Should this milk be legal? New York Times story.

Raw milk rally. Cumberland County Sentinel (PA) story.

Farmers fight back. Lancaster Farming (PA) story.

1 comment:

Painted Hand Farm said...

Ok, let's get our facts straight. First, there was NO EQUIPMENT taken off of the Nolt farm--only illegally produced products.
Nolt's farm was not surreptitiously raided, either. State Representative for Cumberland County, Will Gabig personally intervened to mediate the situation between his constituent and the PA Department of Agriculture. Mr. Nolt didn't even dignify Gabig's effort to contact him. Gabig even went to the Mennonite bishops in the area to warn them about the state and federal agencies that would be coming to the farm to confiscate his illegal products.

All the people involved in this case have bent over backwards trying to accommodate Nolt, but he flatly refuses to do even the simplest of things to help ensure his milk maintain the standards required to legally sell raw milk, one of which includes regular testing to assure there are coloforms (shit) in the milk. Ever been in a milking parlor? Even if cows are healthy and grass-fed, if you don't have a clean milking environment, you can have dirty milk. It's that simple.

He wasn't surreptitiously "raided" either. Even the State Representative in this region attempted to contact Nolt to try to help rectify the situation before it got to the point were law enforcement was going to confiscate his illegal products (again, no equipment was taken). Nolt refused to talk to his elected official. So the representative went a step further and went to the bishops of the Mennonite church and explained to them what was going to happen so they could warn Nolt and try to rectify the situation. Still, he ignored everyone.

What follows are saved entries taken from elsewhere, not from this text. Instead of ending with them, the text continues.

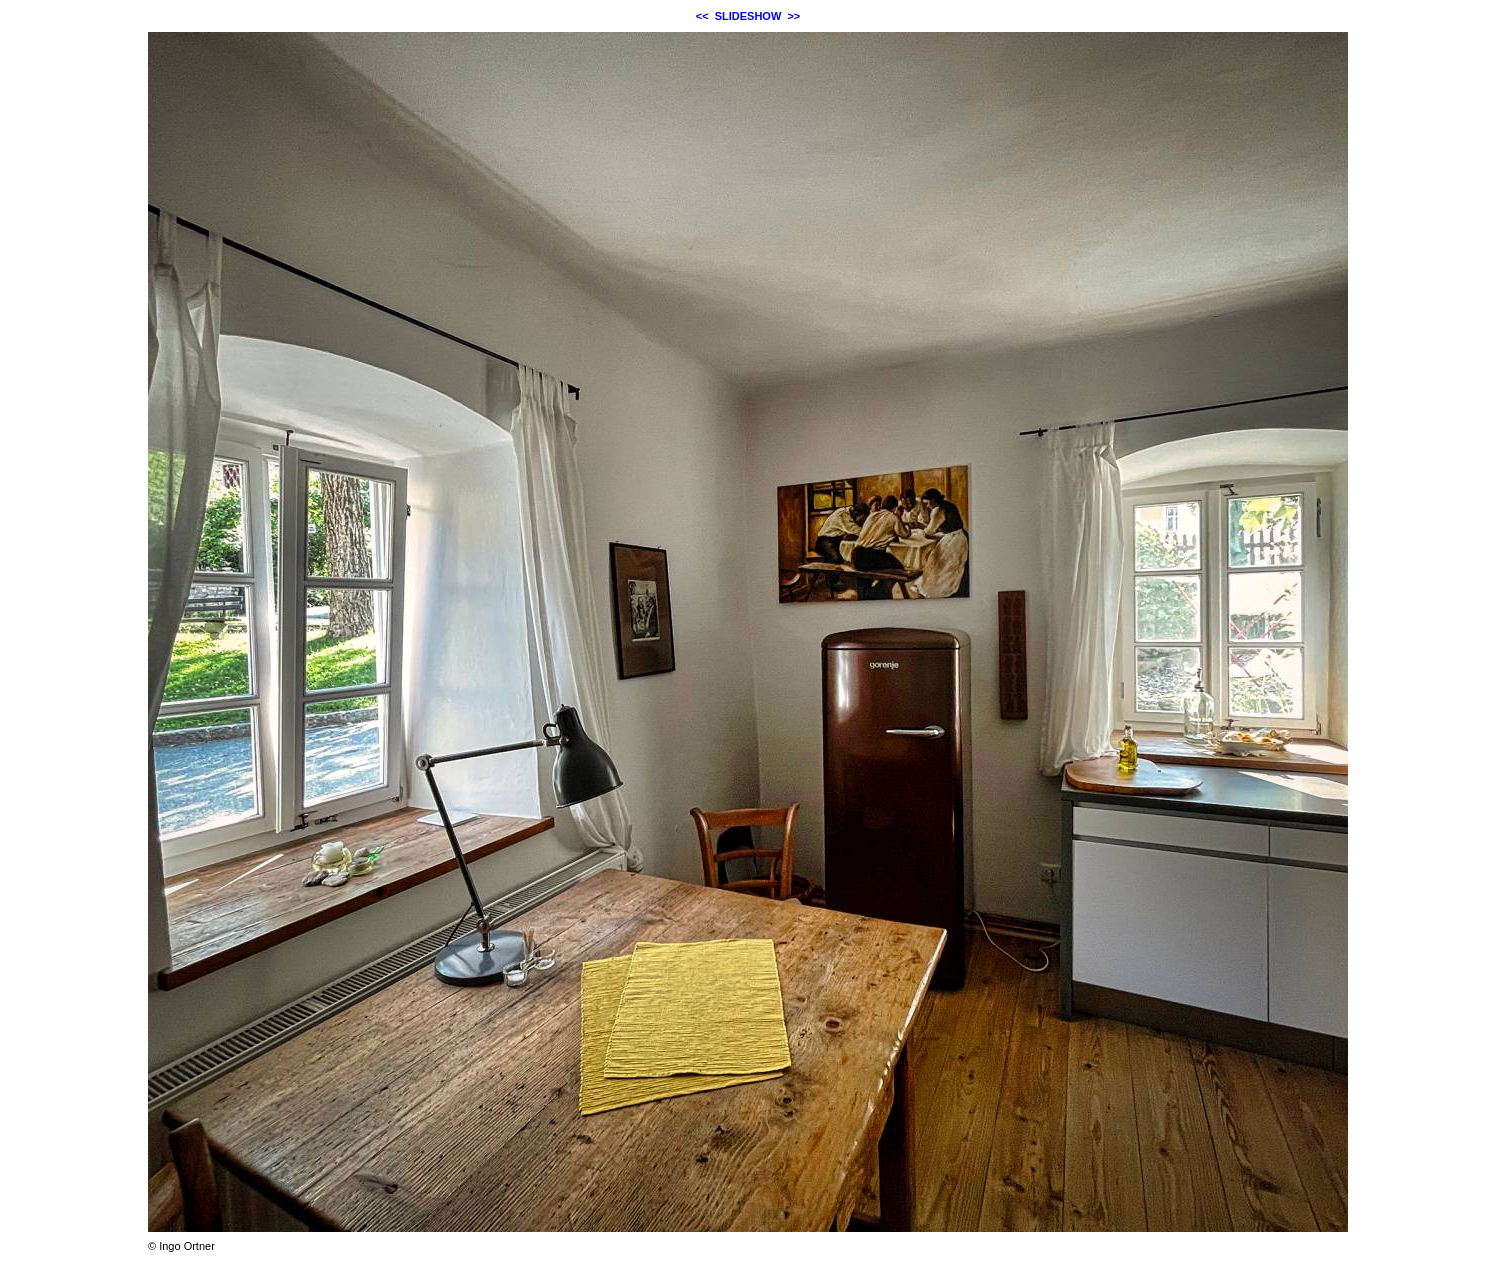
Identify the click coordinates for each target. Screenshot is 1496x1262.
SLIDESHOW (748, 16)
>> (793, 16)
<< (702, 16)
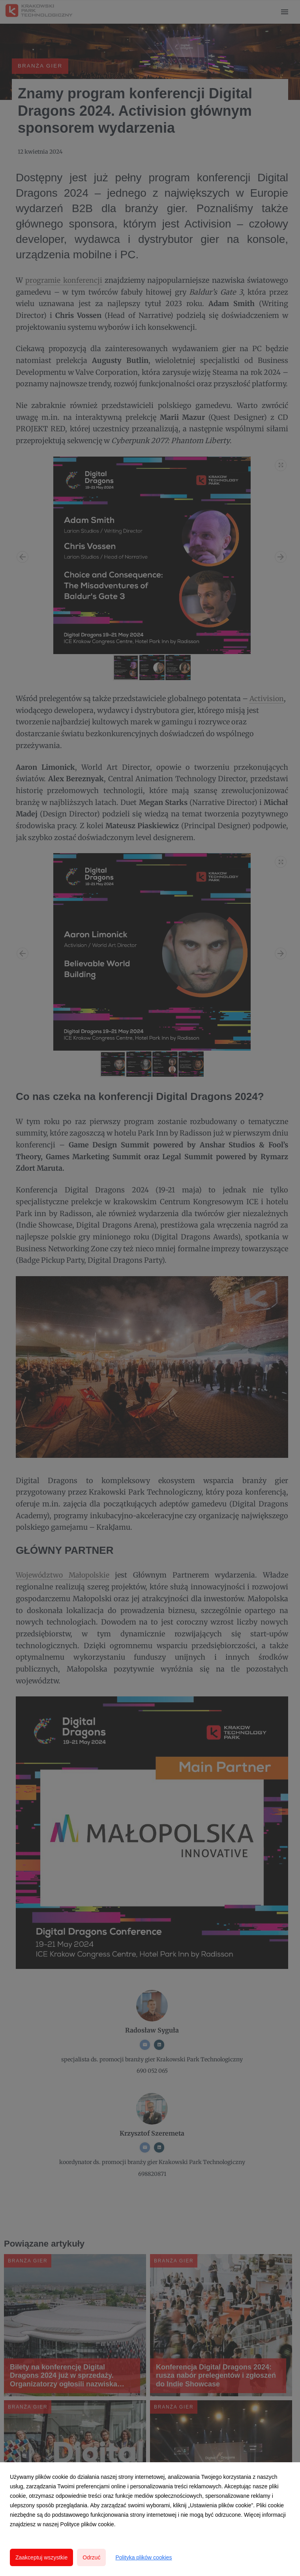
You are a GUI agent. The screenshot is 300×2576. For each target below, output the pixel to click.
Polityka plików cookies (143, 2557)
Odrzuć (91, 2557)
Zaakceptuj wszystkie (41, 2557)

The truth is that there is PLENTY of legal raw milk available, but people would rather make it seem that they are attempting to procure something that has been outlawed. Pennsylvania has some of the most progressive raw milk laws in the country and instead of focusing our energy and resources on someone who has chosen to flagrantly break the law, we should be working on making raw milk legal in all 50 states...not just about half of them.